In order to help managers objectively assess employee performance, we created the Private Manager Assessment (for more details, see the section above: Objectively Assessing Performance). Managers should use the Weekly Check-in for continuous feedback and can use the Private Manager Assessment in the quarterly or semi-annual Best-Self Review to objectively assess performance. In a separate, but timely pay conversation, managers can then look back at the Private Manager Assessment data, to guide their compensation discussion and decision. 


ADDRESSING COMPENSATION

How Pay Fits Into The Best-Self Review and Overall Motivation Strategy

We can’t talk about reviews without talking about compensation and rewards, and we can’t talk about rewards without talking about motivation. According to Dan Pink, New York Times bestselling author, the truth about what motivates us is surprising. Traditionally money was thought to be the best way to motivate. And even today, leaders try to motivate through financial incentives and external rewards such as pay for performance plans and bonuses. Pink calls this motivating via ‘carrots and sticks’. However, contrary to what many think, science shows that carrots and sticks actually decrease motivation and can lead  to poorer performance! 

Instead, building on the research from professors Richard Ryan and Edward Deci, Pink shows that we can increase employee engagement and performance via internal motivators such as autonomy (our desire to be self directed), mastery (our urge to get better at stuff), relatedness (feeling a sense of belonging and connection to others) and purpose (making a contribution or putting a useful ding in the universe). 

With a better understanding of what motivates, we have a basis for being strategic about rewarding employees. According to Pink, money should only be used as a motivator by paying people enough to take the issue of compensation off the table. If you don’t pay people enough, they won’t be motivated. Leading management thinker and author, Alan Colquitt says that to reduce the carrots and sticks mentality we need to replace traditional pay for performance programs and bonus plans with strong base pay at or above market rate and other organization and team-based incentives like stock option plans. So, first ensure fair pay at market rate and then motivate high performance through internal motivators and continual growth and development. 

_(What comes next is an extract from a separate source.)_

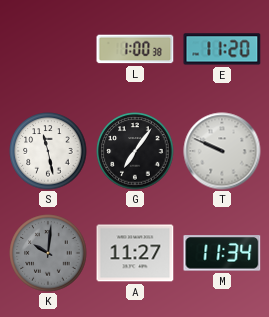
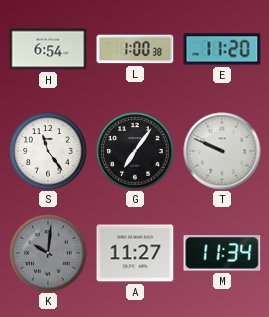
H: none -> 6:54
S: 11:28 -> 11:24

Additionally, when we talk about Objectives in relation to Reviews, the most common question we hear is whether goal completions should be linked to promotions and pay increases. If goals are high stretch goals, don’t link them to pay. Research shows extremely high goals combined with economic incentives lead to unethical behavior, since tying rewards to goal achievement can create a “results at all costs” mentality. Google is known for setting overly ambitious objectives, and many companies have followed suit. Other organizations use a different strategy by having teams and employees set more attainable objectives and use OKRs as a method for goal tracking. Success will then be benchmarked by 90-100% completion, rather than 60-70%. We know that every company is different, so in 15Five, companies can customize Objectives to be stretch goals or not. 

We recommend that companies decouple stretch Objectives from pay decisions, and when assessing performance for compensation decisions, to use the Private Manager Assessment and triage those answers with as many objective measures as possible, including both behaviors and results. Separate pay and development conversations, ensure you’re paying market rate, and communicate your compensation philosophy to your employees early and often so everyone is aligned and clear from the start. Overall, Objectives should be used for establishing direction and setting a context for work that motivates employees by linking their efforts to company priorities, thereby imbuing high leverage tasks with greater purpose and meaning.   

15Five’s Best-Self Review places employees on a full-fledged growth trajectory toward their best self, helping companies achieve both high performance while bringing out the best in their people. We are building a world where employees and managers are excited about their next review. And instead of feeling judged and graded, employees walk away from their conversation feeling inspired and developed.